Given the new data about the slower than expected decay of viral activity in the second compartment, Dr. Ho plans to keep these patients on combination therapy for at least two to two and a half years more before offering them the option of experimentally stopping therapy to see in practice if the hiv has been eradicated. Before that, he plans to look closely at their spinal fluid to see if there is any evidence of remaining viral activity in brain cells. There is the possibility that the brain, and perhaps the testicles, are a "third compartment" where hiv may lurk in even more hidden ways.
Dr. Ho also presented data on eight patients started on similar treatment after having been infected for several years, though none had received prior antiviral therapy. The results were just about as striking in terms of elimination of evidence of actively replicating virus to be found in the bloodstream. Reductions in other lymph tissues were also striking, but less complete than in the recently infected people.
Questions Remain
Many questions remain to be answered. How thorough does suppression of viral replication have to be to get these results? What is the significance of the viral fragments found in the study patients? How closely can these results be duplicated in people who have had infection a long time and already been treated with drugs? Can virus in brain and reproductive tissues serve as a reservoir that could provide "seeding" for a new infection even if all other reservoirs have been completely drained?

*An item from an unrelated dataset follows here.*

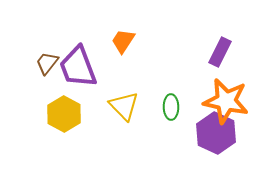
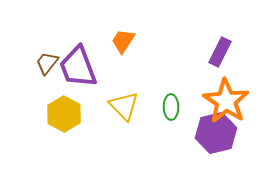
orange star: rotated 21 degrees clockwise
purple hexagon: rotated 21 degrees clockwise
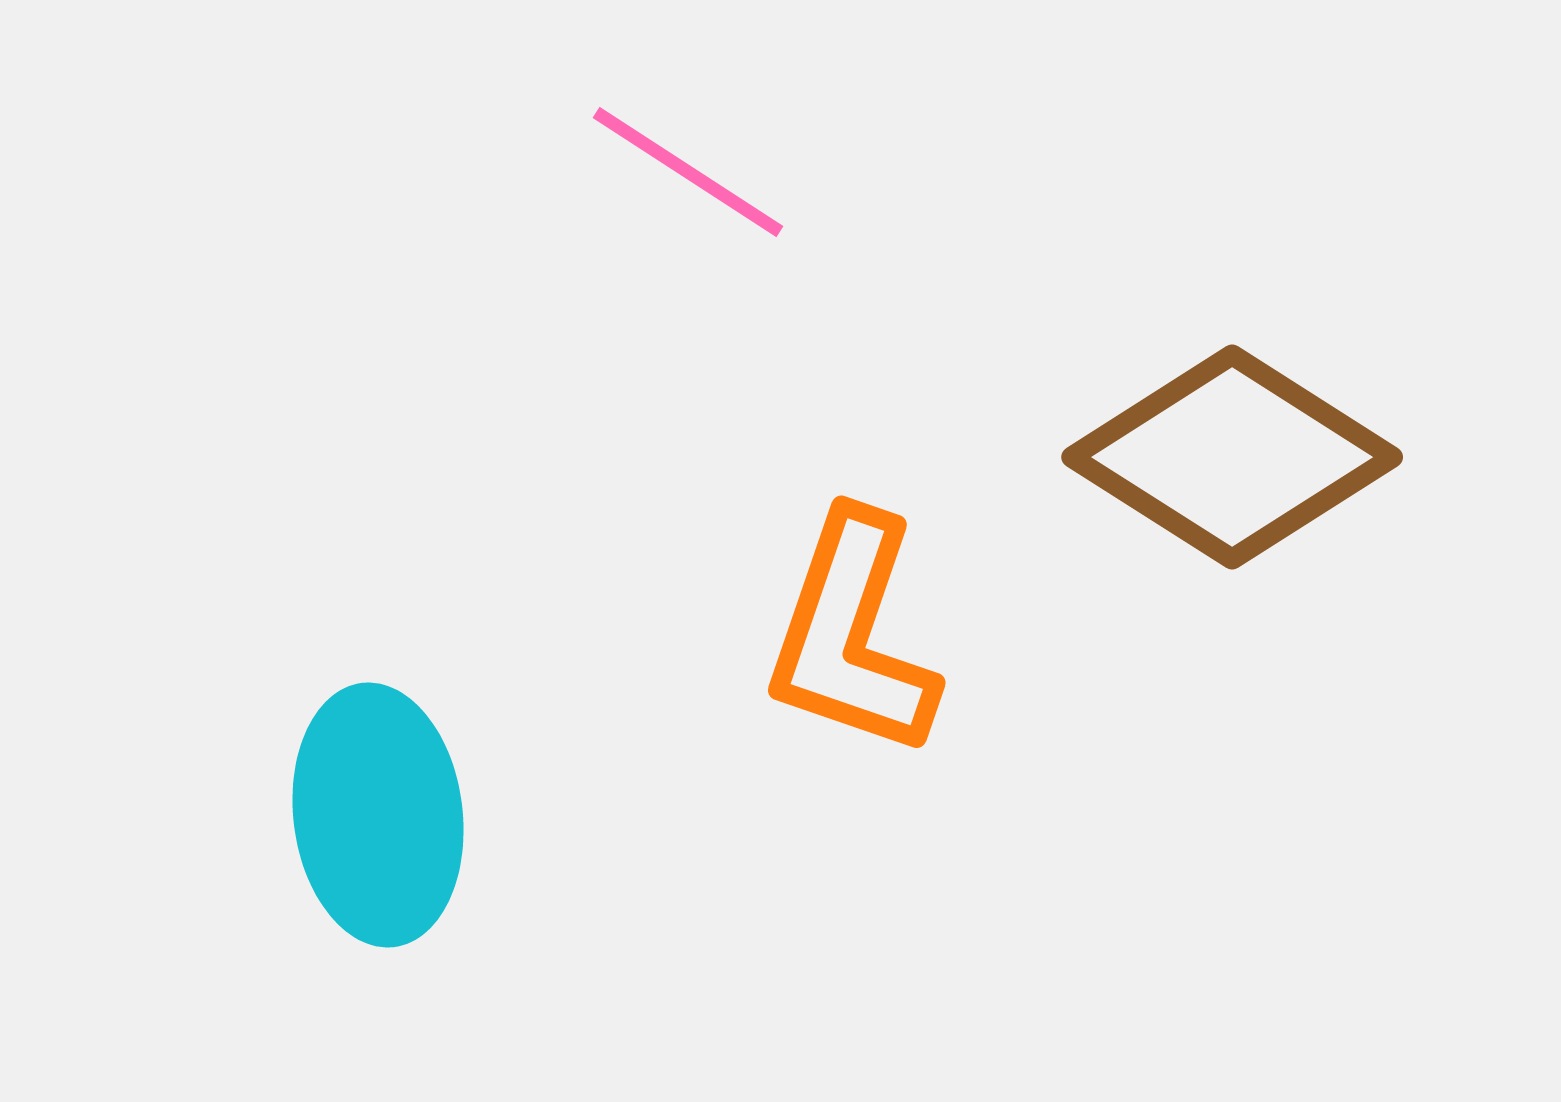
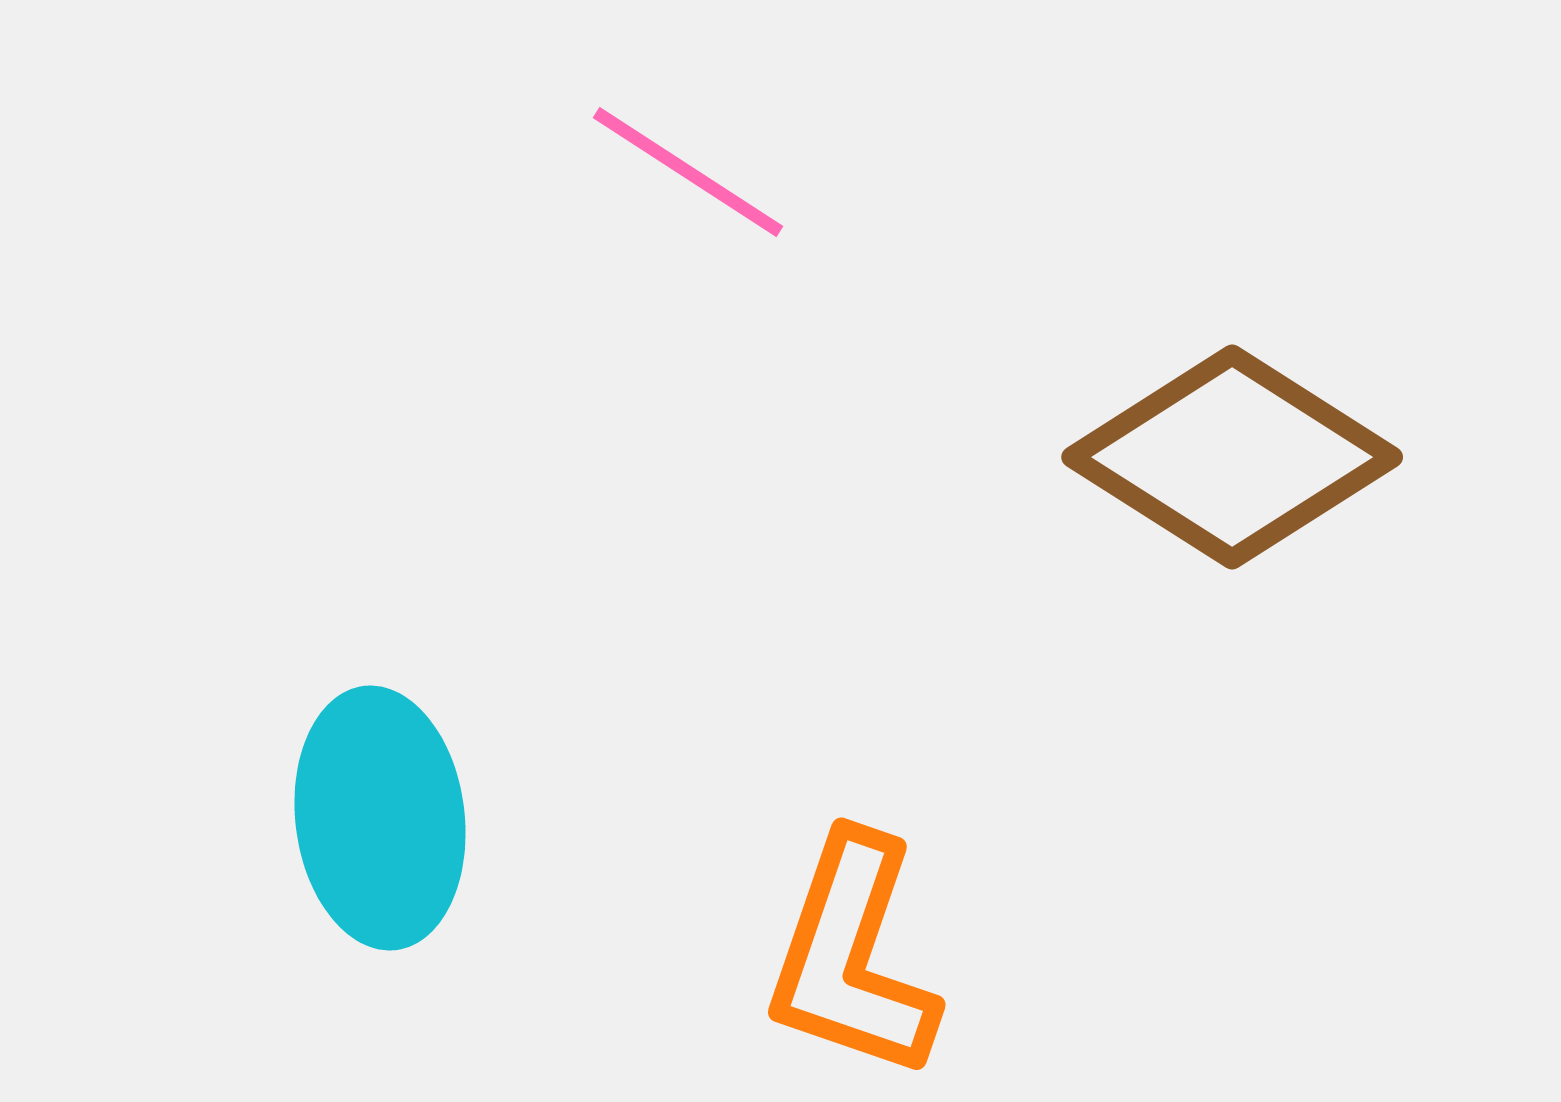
orange L-shape: moved 322 px down
cyan ellipse: moved 2 px right, 3 px down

Nevertheless, there is good news for all of us in Dr. Ho's work on this problem, even if it proves to advance no farther. Other studies supported his finding that reduction of viral load to undetectable levels in the bloodstream correlates with vast reductions of hiv in the lymph nodes and other lymph tissues. This was an open question until recently, and provides encouragement as to the probable durability of good responses to protease combinations. The reduction of infectiousness of the semen after effective antiviral treatment is also good news, even if it does not mean we can skip the condoms from now on. The data on rate of decay of viral activity and replacement of infected cells in the various compartments is new for everyone, and should help guide research in immune system restoration.